Day 70: Asleep

As the superior officer, Julia took first watch. Even with a company of two, rules were rules.

They’d talked a bit, to pass the time, after they’d cleaned their guns and checked their ammo. About their hometowns, mostly. Connor had tried gamely to stay awake with her, but the grind of the last thirty-six hours had finally caught up, swallowing him mid-sentence.

Her eyes had long since adjusted to the darkness, and she saw Connor plainly, curled on his side on the floor, one hand on his gun. So young. She turned back to the window, listening to the woods.

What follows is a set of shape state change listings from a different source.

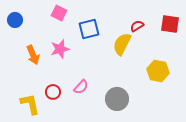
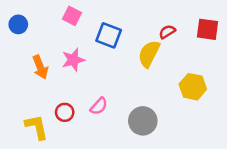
blue square: (89, 29) -> (109, 35), turned 35

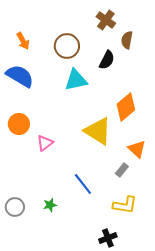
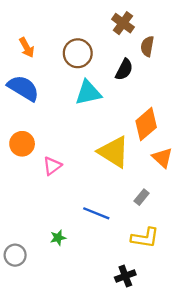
orange triangle: (137, 149) -> (162, 158), moved
blue line: (83, 184) -> (96, 213), turned -30
gray circle: (15, 207) -> (15, 255), moved

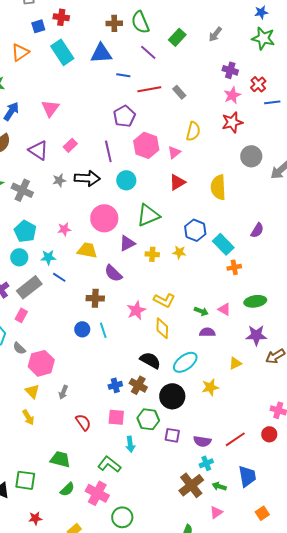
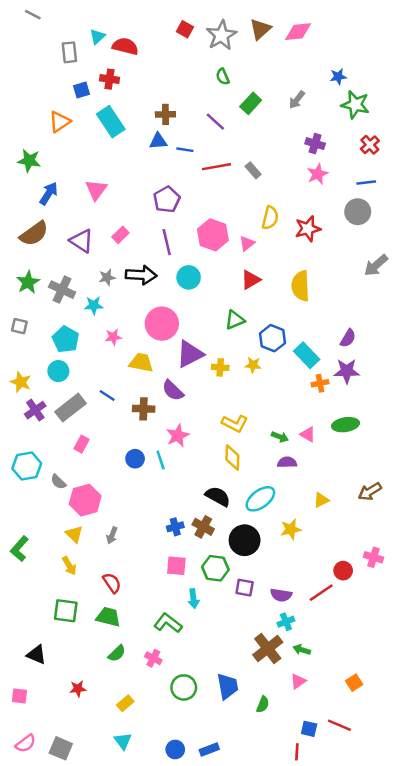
blue star: (261, 12) -> (338, 77), moved
green semicircle: (140, 22) -> (223, 77), moved, size x0.6
brown cross: (114, 23) -> (165, 114), moved
blue triangle: (101, 53) -> (158, 141), moved, size x0.7
red cross: (258, 84) -> (370, 145), moved
purple pentagon: (124, 116) -> (167, 200), moved
red star: (232, 122) -> (308, 229), moved
gray circle: (251, 156) -> (358, 212), moved
green triangle: (148, 215) -> (235, 320), moved, size x0.7
purple triangle: (127, 243) -> (190, 354), size x1.4
cyan star: (48, 257) -> (94, 305), moved
brown cross: (95, 298) -> (144, 409), moved
pink star: (136, 310) -> (178, 436), moved
pink rectangle: (21, 315) -> (82, 444), moved
purple star: (256, 335) -> (347, 371), moved
red semicircle: (83, 422) -> (112, 583), moved
red circle: (269, 434) -> (343, 571), moved
blue trapezoid: (247, 476) -> (228, 686), moved
green square: (25, 480) -> (66, 611), moved
pink cross: (97, 493) -> (153, 658), size x0.6

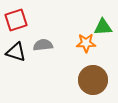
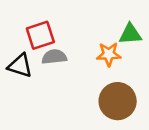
red square: (16, 20) -> (40, 35), moved

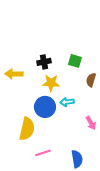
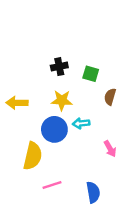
black cross: (44, 62) -> (59, 67), moved
yellow arrow: (14, 74) -> (17, 103), moved

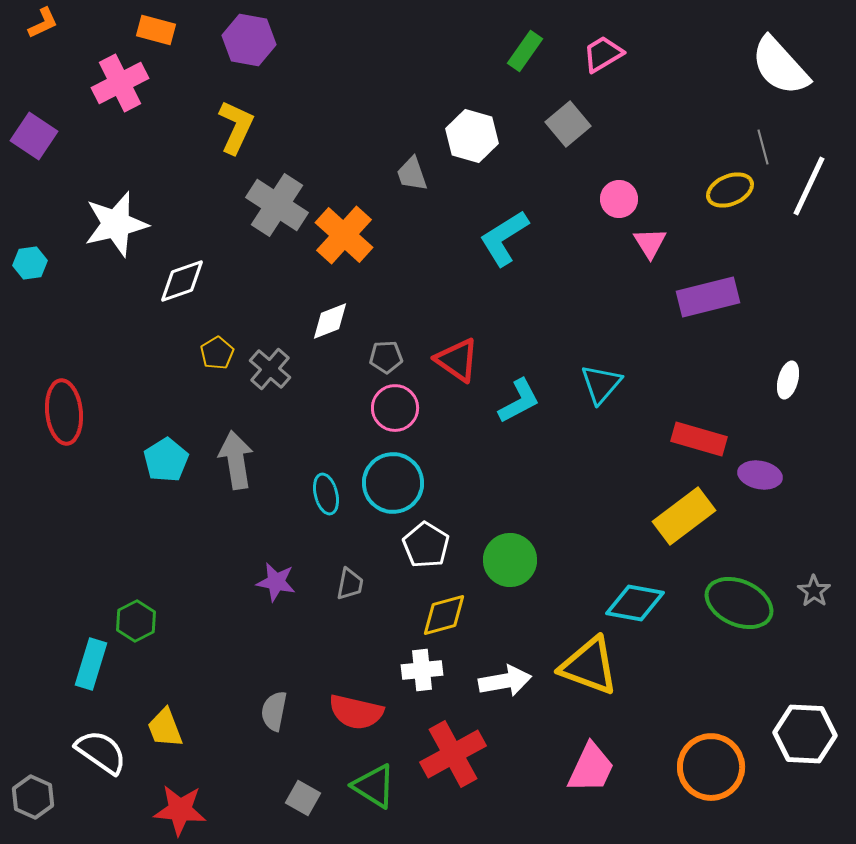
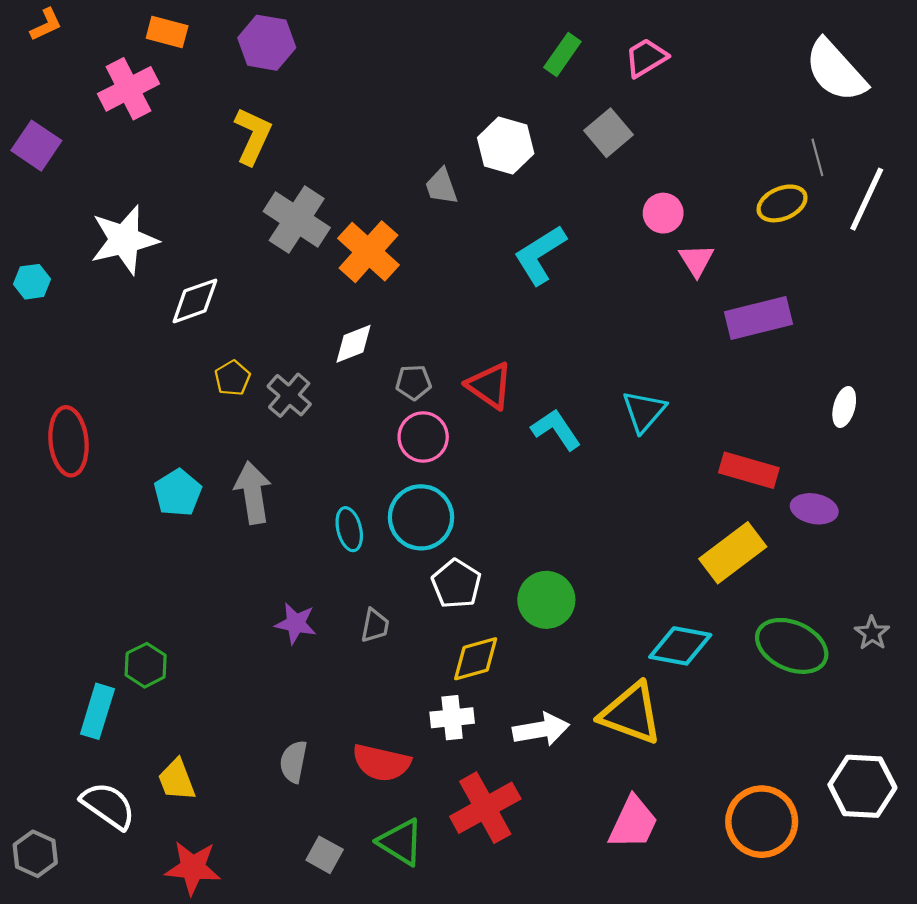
cyan L-shape: (519, 401) -> (556, 430), turned -96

Day 69: Territory, Part II

But I do know that creature,
Asleep in the field beyond the fence.
It’s easier to turn my back.
Why should I look directly at it,
Search for its liquid iron mouth, or its accusing brown eye?
I’ll stay on the bank, hoping it doesn’t
Slither through the grass and
Pull me down by my ankle,
Or prowl on selfish red paws
Close enough to pounce on my shoulder.
That would be our miscarried conversation,
Violent, wordless, ferocious.
She lived in me until she didn’t, and now she’s
Out there, unburied,
A scent my dog can catch on the wind.


Day 68: Territory

There is a particular spot on the east bank of the pond.
When we reach it we stop, stand, consider
The neighboring field, over the fence,
Butting up to the timber.
My dog is especially solemn.
It’s a serious business, this.
Smells are tendrils on the wind, and he
Brings his nose up to meet them,
Parsing with a long neck and square chest.
I would try it too, if I were built that way,
But as it is, I’m fine not knowing
What creatures walk and eat and die there,
Who haunts the trees and hides among the grasses.

Day 67: Bluejean

When I was ten, I practically lived at my best friend’s house. She had an attic bedroom with three big windows, and a blue parakeet in a cage she’d cover at night.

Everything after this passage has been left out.